Top of Extracted information
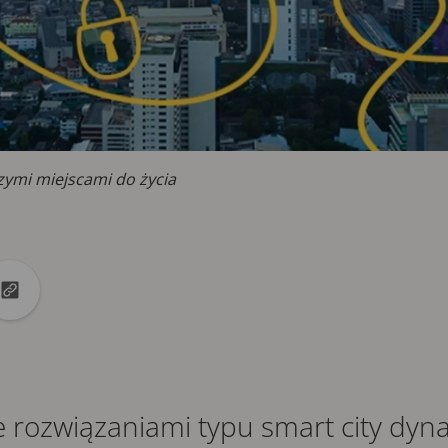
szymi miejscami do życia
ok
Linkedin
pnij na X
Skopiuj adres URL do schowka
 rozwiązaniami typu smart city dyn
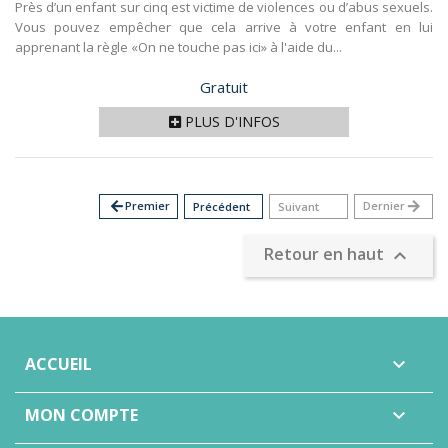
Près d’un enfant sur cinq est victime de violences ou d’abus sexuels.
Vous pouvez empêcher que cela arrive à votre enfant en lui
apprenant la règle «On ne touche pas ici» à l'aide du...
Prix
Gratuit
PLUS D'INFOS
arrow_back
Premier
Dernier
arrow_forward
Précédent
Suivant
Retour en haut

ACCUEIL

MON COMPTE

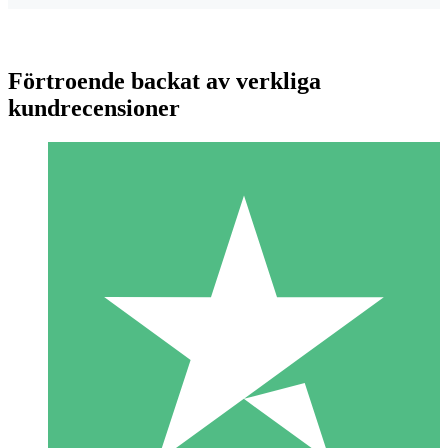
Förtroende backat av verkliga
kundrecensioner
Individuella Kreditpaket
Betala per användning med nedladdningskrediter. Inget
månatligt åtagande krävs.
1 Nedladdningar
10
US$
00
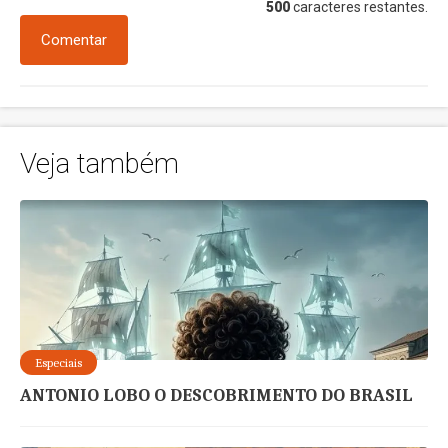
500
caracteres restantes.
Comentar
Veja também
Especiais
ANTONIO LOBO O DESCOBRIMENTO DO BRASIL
Bottom of Extracted information
Top of Extracted information
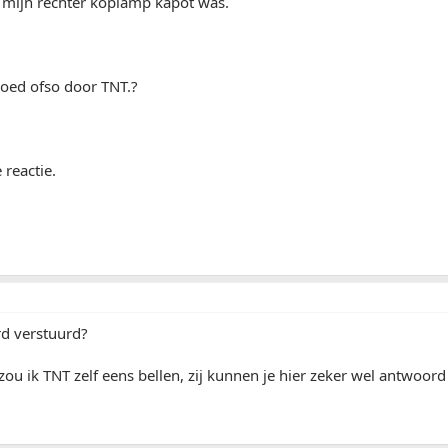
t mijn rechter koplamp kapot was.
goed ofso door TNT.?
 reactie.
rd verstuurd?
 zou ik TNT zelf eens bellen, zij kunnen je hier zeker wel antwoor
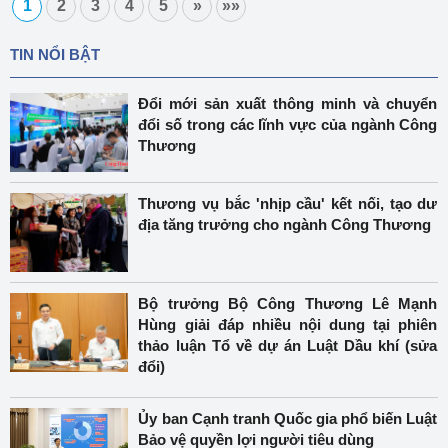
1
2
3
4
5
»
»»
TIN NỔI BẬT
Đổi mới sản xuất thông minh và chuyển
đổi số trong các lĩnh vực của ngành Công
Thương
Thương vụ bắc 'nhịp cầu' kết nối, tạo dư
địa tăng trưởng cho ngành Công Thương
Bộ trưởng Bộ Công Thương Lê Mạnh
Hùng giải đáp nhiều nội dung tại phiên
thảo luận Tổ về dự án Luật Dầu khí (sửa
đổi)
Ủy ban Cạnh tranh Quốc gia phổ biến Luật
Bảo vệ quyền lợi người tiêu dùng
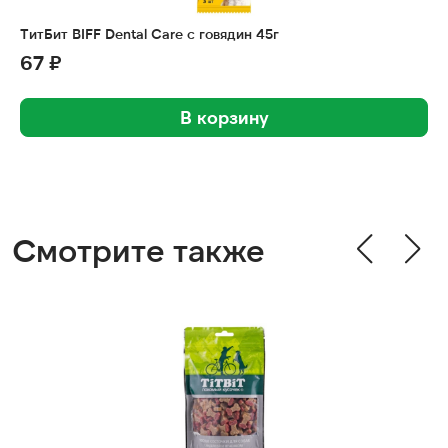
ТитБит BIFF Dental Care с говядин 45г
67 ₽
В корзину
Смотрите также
Bottom of Extracted information
Top of Extracted information
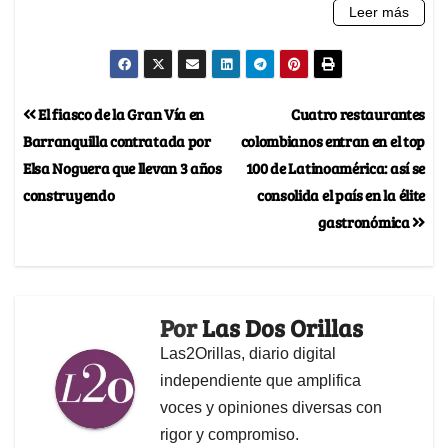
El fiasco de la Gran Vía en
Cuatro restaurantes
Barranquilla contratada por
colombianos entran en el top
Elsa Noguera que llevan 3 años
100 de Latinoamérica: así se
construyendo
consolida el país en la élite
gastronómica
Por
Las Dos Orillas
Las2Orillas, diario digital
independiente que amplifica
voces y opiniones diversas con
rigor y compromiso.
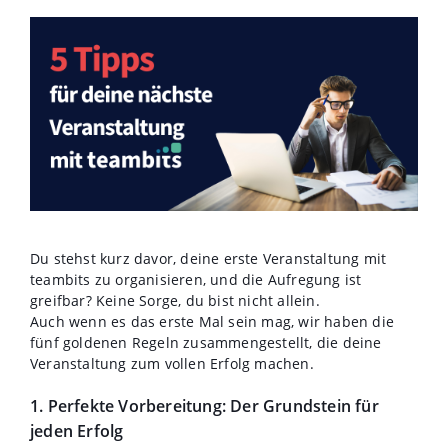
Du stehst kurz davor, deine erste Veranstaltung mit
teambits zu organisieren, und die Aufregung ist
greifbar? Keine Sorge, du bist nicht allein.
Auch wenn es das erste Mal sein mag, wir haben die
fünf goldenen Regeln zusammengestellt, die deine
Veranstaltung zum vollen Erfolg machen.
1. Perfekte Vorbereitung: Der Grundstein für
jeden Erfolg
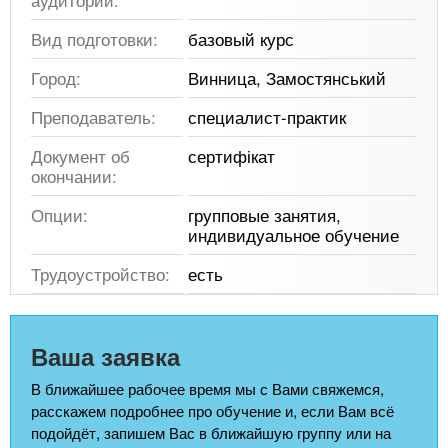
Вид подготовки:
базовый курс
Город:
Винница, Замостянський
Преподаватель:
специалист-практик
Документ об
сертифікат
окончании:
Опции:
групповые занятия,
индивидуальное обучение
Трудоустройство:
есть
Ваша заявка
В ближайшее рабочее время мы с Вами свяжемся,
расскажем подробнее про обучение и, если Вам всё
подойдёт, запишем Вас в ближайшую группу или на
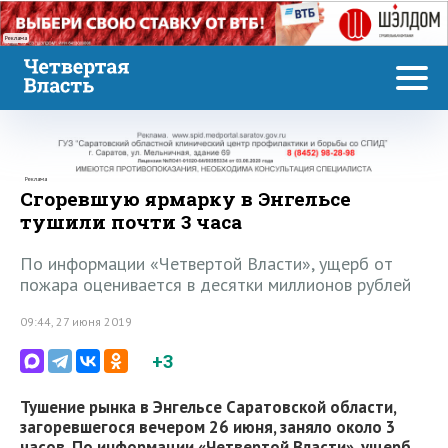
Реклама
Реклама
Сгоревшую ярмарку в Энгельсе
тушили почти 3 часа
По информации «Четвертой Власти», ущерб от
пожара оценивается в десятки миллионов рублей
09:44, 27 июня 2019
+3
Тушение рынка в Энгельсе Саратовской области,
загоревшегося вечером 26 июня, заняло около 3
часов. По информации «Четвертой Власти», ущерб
Bottom of Extracted information
Requirement
Scan the entries above for lines with "июня" in them, then report how many there are as a plain number.

Answer box
2